Consider the simplest example. The time series of the conditional order parameter for the protein. Here we can distinguish three states (A, B, C), which correspond to three states of the protein. Usually, in such cases, the formula F = -kT log (P) is used, where kT are constants, P is the probability of the state, and F is free energy, and a free energy profile is constructed whose minima correspond to different protein structures. And further, it would seem to be said that the system jumps between several energy wells, depending on external factors. Everything seems to be fine.
An example of a time series.

The profile of free energy.

But there are several problems: the first, and the most obvious - it is not always possible to say what parameter value corresponds to which state (for example, with OP = 1.4, all three states are possible), and the profile we obtained slightly distorts the real picture. And secondly, the fact is that in fact there is a strictly defined cycle A-> B-> C, and the transition from state A to state C is directly impossible and projecting everything on one axis as a result, we got a picture that is quite far from reality.

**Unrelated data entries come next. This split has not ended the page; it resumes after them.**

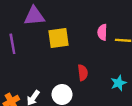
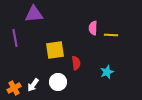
yellow square: (59, 38) -> (55, 50), moved

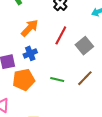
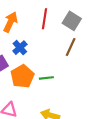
brown line: (85, 78) -> (71, 47), moved
green line: (57, 79) -> (46, 78), moved

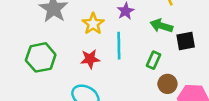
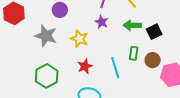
cyan line: (119, 46) -> (115, 68), moved
brown circle: (167, 84) -> (153, 60), moved

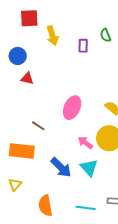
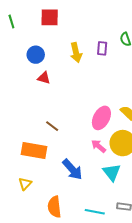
yellow arrow: (52, 36) -> (76, 52), moved
pink ellipse: (72, 108) -> (101, 118), moved
cyan triangle: (89, 168) -> (112, 172), moved

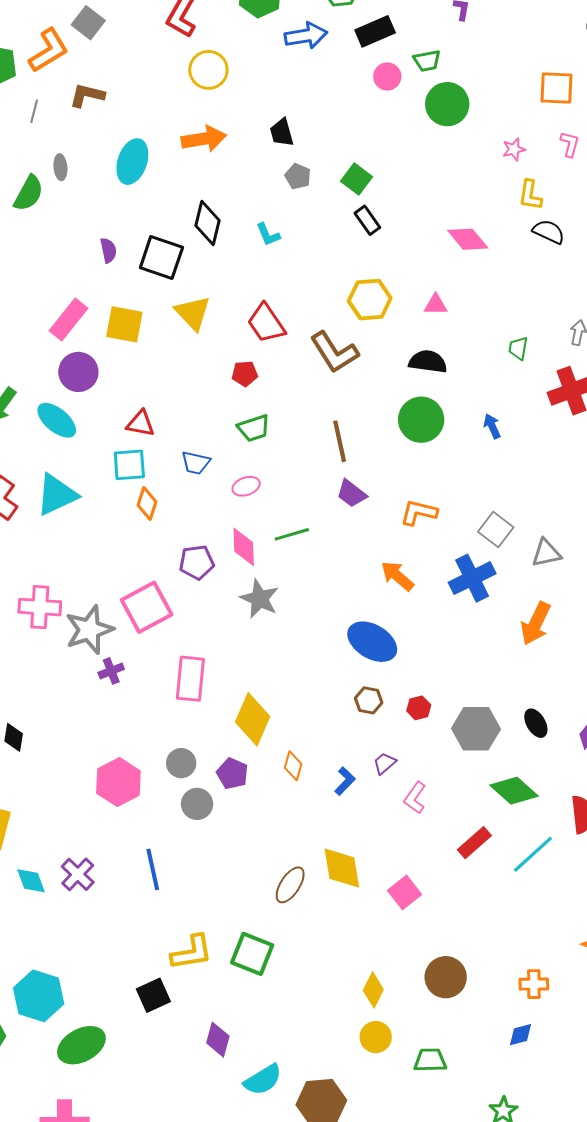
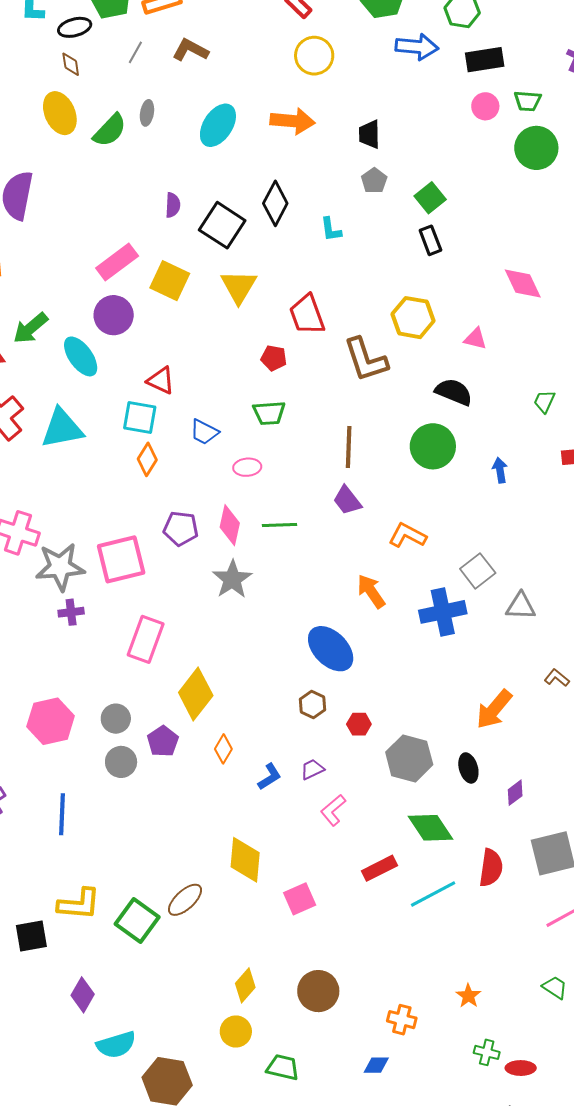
orange arrow: (536, 623) -> (494, 709), moved
brown ellipse: (290, 885) -> (185, 900), moved

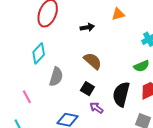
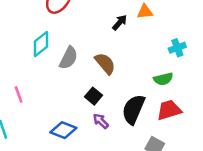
black arrow: (87, 27) -> (120, 22), moved, turned -48
gray semicircle: (56, 77) -> (69, 58), moved

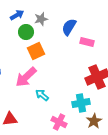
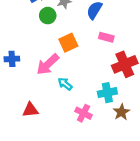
pink rectangle: (87, 42) -> (106, 37), moved
orange square: (36, 51) -> (68, 43), moved

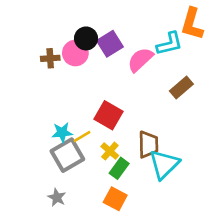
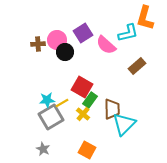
black circle: (86, 38) -> (65, 52), moved
pink semicircle: (140, 60) -> (106, 45), turned -95
green rectangle: (119, 168) -> (90, 100), moved

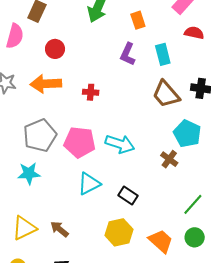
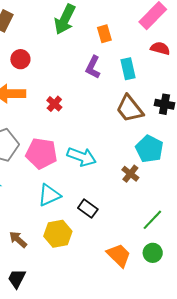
red cross: (91, 92) -> (54, 104), turned 35
yellow hexagon: (119, 232) -> (58, 234), moved

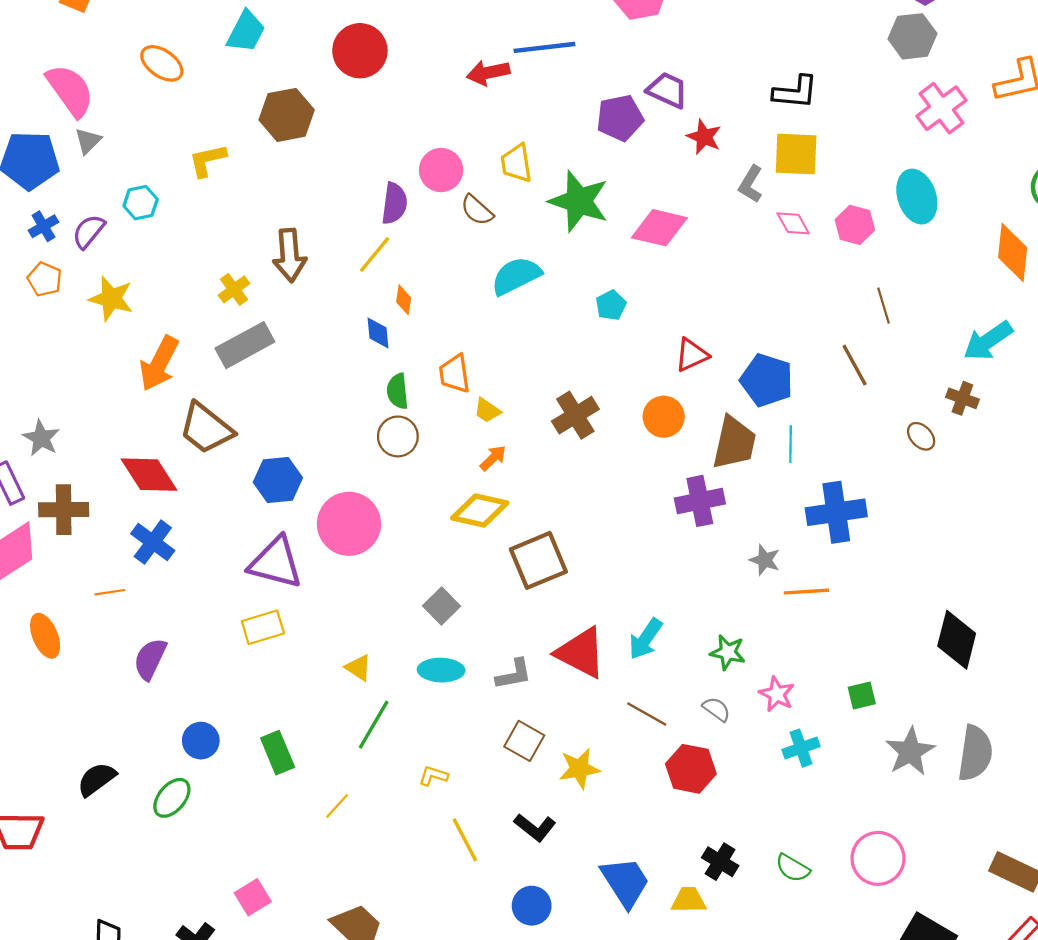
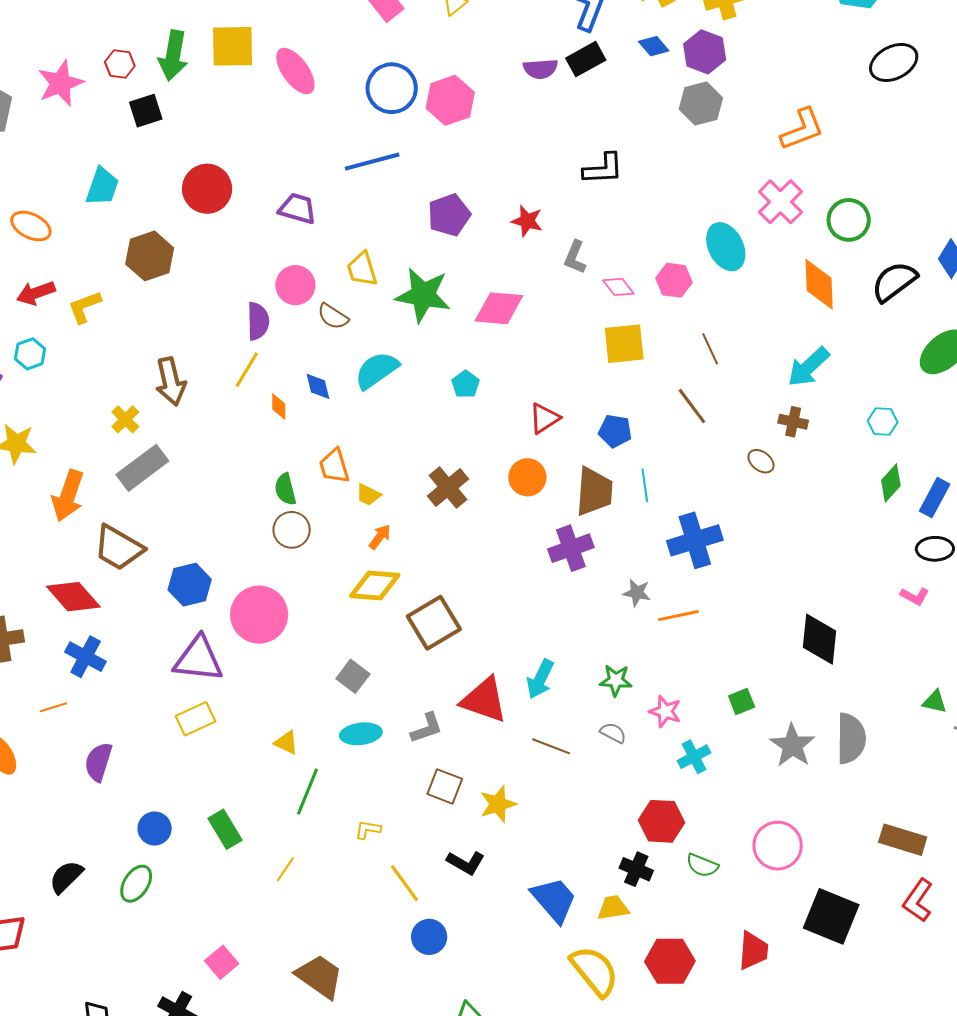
red arrow: (488, 73) -> (36, 293), moved
purple trapezoid: (667, 90) -> (298, 209), moved
pink cross: (941, 108) -> (780, 202), moved
yellow square: (796, 154) -> (624, 344), moved
blue diamond: (378, 333) -> (318, 386), moved
blue pentagon: (767, 380) -> (615, 431), size x0.7
red hexagon: (691, 769) -> (661, 821), moved
blue circle: (532, 906) -> (429, 937), moved

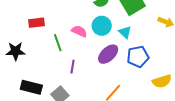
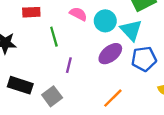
pink semicircle: (79, 31) -> (78, 14), moved
cyan triangle: (125, 32) -> (131, 30), size x1.5

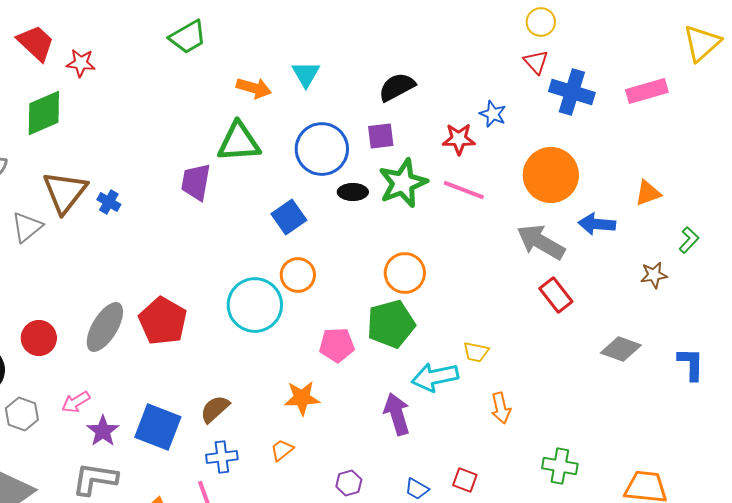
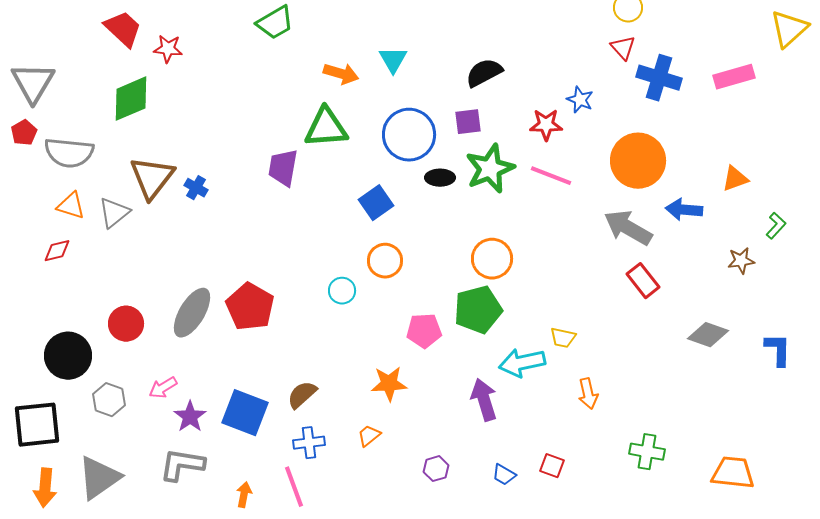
cyan circle: (255, 305) -> (342, 291), size x0.5

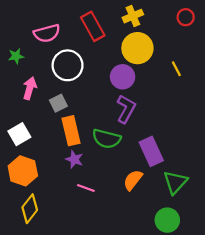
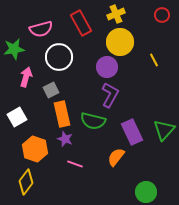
green star: (16, 56) -> (14, 49), size x1.5
orange hexagon: (23, 171) -> (35, 149), moved
green triangle: (175, 182) -> (164, 130), moved

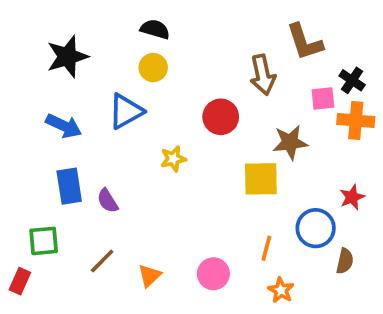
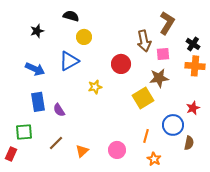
black semicircle: (155, 29) -> (71, 16), moved
brown L-shape: (305, 42) -> (167, 23), turned -130
black star: (67, 57) -> (37, 31), size x0.6
pink square: (323, 99) -> (163, 54), moved
yellow square: (261, 179) -> (143, 98), turned -30

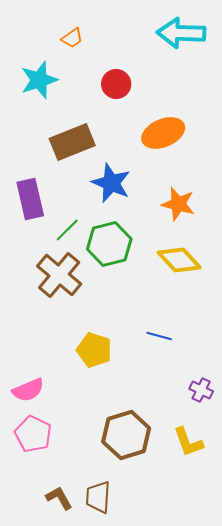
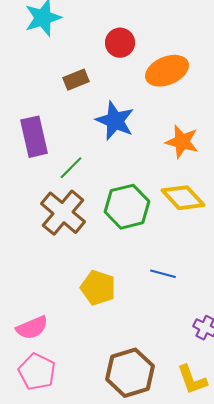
red circle: (116, 84) -> (120, 43), moved
brown rectangle: (72, 142) -> (76, 80), size x0.6
green hexagon: (109, 244) -> (127, 207), moved

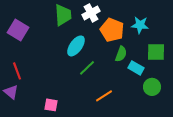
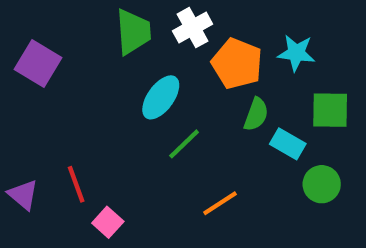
red line: (17, 71) -> (76, 184), moved
pink square: (51, 105) -> (108, 222), turned 32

And here networks come to the rescue. You can set the correspondence between the value of the order parameter at each moment of time and the network node, and create a connection with the weight equal to a conditional unit between two neighboring in time, and if during the analysis this moment is repeated, increase it accordingly. Further, as you already guessed, we apply the clustering algorithm described above, and we get a picture that really describes the system.